La période d’incertitude que traverse actuellement votre activité est assez symétrique à celle que vit la presse cinéma. Que représente celle-ci à vos yeux aujourd’hui ?

Hervé Millet : Elle reste primordiale pour des distributeurs indépendants comme nous. Malheureusement, il y a de moins en moins de titres prescripteurs, comme l'est encore Télérama. En dépit de cela, une bonne presse joue sur nos entrées, donc plus elle sera en difficulté, plus on aura du mal à sortir nos films.

Manuel Attali : Si tu as une mauvaise presse, tu es mort. Si tu en as une bonne, il peut se passer quelque chose mais il faudra malgré tout quelque chose de plus. Il y a encore une dizaine d'années la carrière d'un film indépendant se jouait sur la presse à 50% et 50% de chance autour de ce plus intangible. Or aujourd'hui il est de plus en plus rare. Pour autant, des médias peuvent encore faire la différence, mais ce sont les télés et les radios. Plus la presse écrite.

Yann Kacou : il est certain que si on n'avait pas eu une chronique chez Télématin, les entrées de The Quiet girl n'auraient pas été les mêmes.

L'important ne serait donc plus le contenu critique mais l'audience du média où l'on parle des films indépendants ?

Manuel Attali : un article pourra être formidablement écrit, il ne rivalisera jamais avec l'engouement transmis par un chronique en télé ou une voix en radio.

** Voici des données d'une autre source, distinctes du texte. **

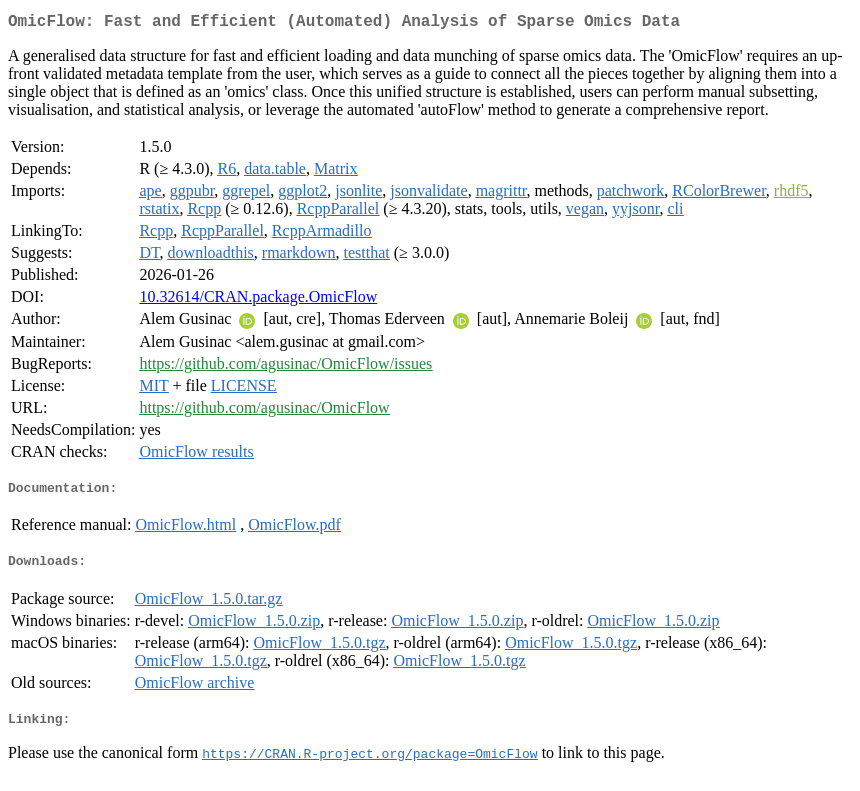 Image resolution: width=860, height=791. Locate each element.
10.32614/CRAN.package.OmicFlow (258, 300) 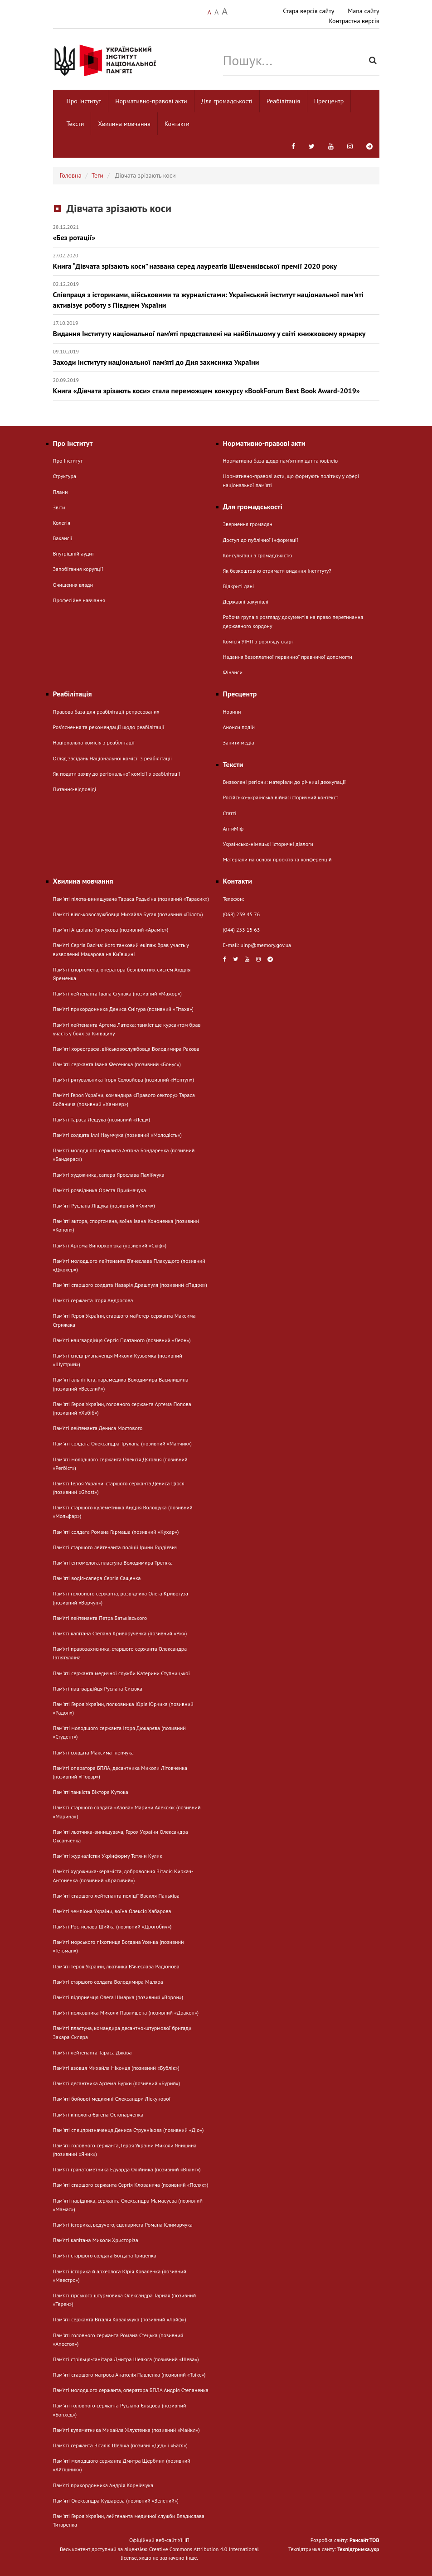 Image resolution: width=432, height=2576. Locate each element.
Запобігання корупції (78, 568)
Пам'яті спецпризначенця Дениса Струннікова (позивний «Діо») (128, 2130)
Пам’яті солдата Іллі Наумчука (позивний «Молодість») (117, 1134)
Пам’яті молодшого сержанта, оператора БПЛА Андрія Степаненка (131, 2390)
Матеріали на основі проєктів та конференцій (277, 859)
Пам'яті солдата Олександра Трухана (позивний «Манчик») (122, 1443)
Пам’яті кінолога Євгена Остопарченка (98, 2114)
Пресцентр (329, 101)
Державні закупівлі (245, 601)
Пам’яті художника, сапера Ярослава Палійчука (109, 1174)
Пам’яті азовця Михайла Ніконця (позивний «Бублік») (116, 2067)
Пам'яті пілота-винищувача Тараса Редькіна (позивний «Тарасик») (131, 898)
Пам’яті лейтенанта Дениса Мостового (98, 1428)
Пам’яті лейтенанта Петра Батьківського (100, 1617)
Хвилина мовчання (124, 124)
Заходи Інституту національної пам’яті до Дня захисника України (216, 357)
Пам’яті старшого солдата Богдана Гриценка (104, 2255)
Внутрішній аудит (73, 553)
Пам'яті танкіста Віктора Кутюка (90, 1791)
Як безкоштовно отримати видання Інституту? (277, 570)
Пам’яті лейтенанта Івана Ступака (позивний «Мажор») (117, 993)
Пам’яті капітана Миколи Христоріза (95, 2240)
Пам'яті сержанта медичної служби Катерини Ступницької (121, 1673)
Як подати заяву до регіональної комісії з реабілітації (116, 773)
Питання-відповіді (75, 789)
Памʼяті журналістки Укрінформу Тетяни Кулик (107, 1855)
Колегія (61, 522)
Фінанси (233, 672)
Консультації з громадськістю (257, 555)
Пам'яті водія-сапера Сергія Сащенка (97, 1578)
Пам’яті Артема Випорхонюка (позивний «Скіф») (110, 1245)
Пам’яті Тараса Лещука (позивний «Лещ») (101, 1119)
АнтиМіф (233, 828)
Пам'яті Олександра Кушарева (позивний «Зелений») (116, 2500)
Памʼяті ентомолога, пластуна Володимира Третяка (113, 1562)
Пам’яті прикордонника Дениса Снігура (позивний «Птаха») (123, 1008)
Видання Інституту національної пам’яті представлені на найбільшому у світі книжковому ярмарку (216, 328)
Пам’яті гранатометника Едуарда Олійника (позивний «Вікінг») (127, 2169)
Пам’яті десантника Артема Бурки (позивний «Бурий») (116, 2083)
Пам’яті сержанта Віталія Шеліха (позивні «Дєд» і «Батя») (120, 2445)
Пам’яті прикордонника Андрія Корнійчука (103, 2485)
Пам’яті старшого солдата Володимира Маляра (108, 1981)
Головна (71, 175)
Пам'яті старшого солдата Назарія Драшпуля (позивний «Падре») (130, 1284)
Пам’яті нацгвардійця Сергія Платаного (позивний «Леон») (122, 1340)
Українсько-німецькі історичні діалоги (268, 844)
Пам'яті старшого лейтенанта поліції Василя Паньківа (116, 1895)
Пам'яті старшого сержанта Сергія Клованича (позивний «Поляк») (131, 2184)
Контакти (177, 124)
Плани (60, 491)
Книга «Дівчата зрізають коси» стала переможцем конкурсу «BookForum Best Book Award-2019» (216, 386)
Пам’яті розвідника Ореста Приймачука (99, 1190)
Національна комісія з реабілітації (94, 742)
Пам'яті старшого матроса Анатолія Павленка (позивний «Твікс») (129, 2374)
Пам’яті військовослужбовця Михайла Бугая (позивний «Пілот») (128, 914)
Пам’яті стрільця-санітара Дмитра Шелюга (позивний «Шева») (126, 2359)
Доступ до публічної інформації (260, 539)
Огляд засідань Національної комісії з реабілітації (112, 758)
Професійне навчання (79, 600)
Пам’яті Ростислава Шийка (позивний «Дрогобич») (112, 1926)
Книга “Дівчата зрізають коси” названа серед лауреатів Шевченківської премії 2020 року (216, 261)
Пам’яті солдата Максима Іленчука (93, 1752)
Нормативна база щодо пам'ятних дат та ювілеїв (280, 460)
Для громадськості (226, 101)
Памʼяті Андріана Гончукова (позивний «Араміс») (111, 929)
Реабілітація (283, 101)
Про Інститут (84, 101)
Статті (230, 813)
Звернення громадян (247, 524)
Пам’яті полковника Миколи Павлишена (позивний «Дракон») (126, 2012)
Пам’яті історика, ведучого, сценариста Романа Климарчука (123, 2224)
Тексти (75, 124)
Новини (232, 711)
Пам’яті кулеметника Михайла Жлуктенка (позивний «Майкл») (126, 2429)
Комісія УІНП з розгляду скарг (258, 641)
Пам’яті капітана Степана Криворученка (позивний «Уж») (120, 1633)
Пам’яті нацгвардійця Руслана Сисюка (97, 1688)
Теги (97, 175)
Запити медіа (238, 742)
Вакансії (63, 538)
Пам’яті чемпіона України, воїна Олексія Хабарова (112, 1911)
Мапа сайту (363, 11)
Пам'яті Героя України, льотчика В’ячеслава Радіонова (116, 1966)
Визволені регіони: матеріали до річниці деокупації (284, 781)
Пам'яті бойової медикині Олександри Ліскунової (111, 2098)
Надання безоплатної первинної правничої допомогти (287, 656)
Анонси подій (239, 727)
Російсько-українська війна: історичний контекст (280, 797)
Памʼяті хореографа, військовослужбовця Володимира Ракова (126, 1048)
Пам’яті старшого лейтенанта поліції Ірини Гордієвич (115, 1547)
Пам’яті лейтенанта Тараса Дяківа (92, 2052)
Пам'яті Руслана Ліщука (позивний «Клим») (104, 1205)
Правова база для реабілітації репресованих (106, 711)
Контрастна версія (354, 21)
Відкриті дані (238, 586)
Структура (64, 476)
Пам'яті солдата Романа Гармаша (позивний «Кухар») (116, 1531)
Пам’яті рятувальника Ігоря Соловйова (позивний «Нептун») (123, 1079)
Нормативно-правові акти (151, 101)
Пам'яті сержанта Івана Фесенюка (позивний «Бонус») (117, 1064)
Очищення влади (73, 584)
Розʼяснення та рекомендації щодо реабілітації (109, 727)
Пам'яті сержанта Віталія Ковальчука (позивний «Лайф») (119, 2319)
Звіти (59, 507)
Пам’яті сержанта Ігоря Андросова (93, 1300)
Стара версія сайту (308, 11)
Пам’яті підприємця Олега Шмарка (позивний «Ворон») (118, 1997)
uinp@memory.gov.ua (266, 945)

C'est l'incarnation qui change tout.

Hervé Millet : Mais comme avec nos “petits” films on a très rarement accès aux télés... Cela dit j'ai eu le cas d'un réalisateur qui a fait le tour des émissions de grande écoute, et les entrées de son film ont malgré tout été quasi-nulles.

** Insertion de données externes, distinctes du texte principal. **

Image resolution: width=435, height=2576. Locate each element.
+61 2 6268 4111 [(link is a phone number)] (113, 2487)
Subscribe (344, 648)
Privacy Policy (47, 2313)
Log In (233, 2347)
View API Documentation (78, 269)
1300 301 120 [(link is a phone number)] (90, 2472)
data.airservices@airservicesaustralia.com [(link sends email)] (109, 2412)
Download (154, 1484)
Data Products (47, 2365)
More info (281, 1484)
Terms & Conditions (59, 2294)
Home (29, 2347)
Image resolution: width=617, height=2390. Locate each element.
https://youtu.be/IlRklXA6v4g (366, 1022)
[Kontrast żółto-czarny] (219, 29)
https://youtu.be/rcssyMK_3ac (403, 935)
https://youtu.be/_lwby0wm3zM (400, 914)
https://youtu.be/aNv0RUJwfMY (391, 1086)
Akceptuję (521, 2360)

Yann Kacou : D'une manière générale on sent que la presse a un impact très amoindri... Sur The Quiet girl, on a été ravi d'avoir des articles dans Positif, mais c'est bien plus Le masque et la plume qui a amené des spectateurs.

Hervé Millet : Le seul endroit où la presse écrite conserve un poids reste les salles de province, parce que leurs exploitants utilisent des critiques dans leurs programmes. Une bonne quote presse est encore un produit d'appel pour leurs publics.

Ce constat vous a-t-il amené à repenser la manière de communiquer, de faire des plans presse pour vos films ?

Manuel Attali : Malheureusement non. On dit toujours qu'on va faire des choses différentes, pour finir par rester sur les mêmes modèles. Alors qu'entre le moment ou ED a démarré, il y a vingt ans et aujourd'hui, le nombre de journaux a diminué, qu'il y a de moins en moins d'émissions de cinéma en radio. Quelque part nous sommes rétrogrades dans nos pratiques.

Yann Kacou : Tu charries un peu. On a quand même un peu évolué sur le digital, qu'on a longtemps regardé de loin, alors qu'aujourd'hui ASC travaille parfois avec des agences de communication digitale. Il fallait s'adapter un minimum. Surtout quand les formats ont changé : nos films bénéficient par exemple d’énormément moins d'interviews aujourd'hui qu'il y a vingt ans. Probablement par volonté de certains rédacteurs en chefs de mettre en avant des films plus mainstream, au détriment des nôtres.

Hervé Millet : Il est impossible aujourd'hui de passer à côté du digital, mais je reste très peu convaincu du résultat, voire persuadé qu'à notre niveau ça ne sert à rien du tout. Ou alors, il faut passer par des campagnes importantes, pour lesquelles nous n'avons pas les moyens.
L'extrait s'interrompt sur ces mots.